■ WORK TASK ■
From the first line to the last, output the entries exactly.

■ Saved data entries ■
BEGIN
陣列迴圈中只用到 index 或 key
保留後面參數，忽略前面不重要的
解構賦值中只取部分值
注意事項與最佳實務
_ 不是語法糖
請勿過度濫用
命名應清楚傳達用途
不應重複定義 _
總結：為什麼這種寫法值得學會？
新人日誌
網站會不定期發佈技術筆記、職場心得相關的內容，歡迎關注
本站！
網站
END
■ PROBLEM SOLUTION ■
陣列迴圈中只用到 index 或 key
保留後面參數，忽略前面不重要的
解構賦值中只取部分值
注意事項與最佳實務
_ 不是語法糖
請勿過度濫用
命名應清楚傳達用途
不應重複定義 _
總結：為什麼這種寫法值得學會？
新人日誌
網站會不定期發佈技術筆記、職場心得相關的內容，歡迎關注
本站！
網站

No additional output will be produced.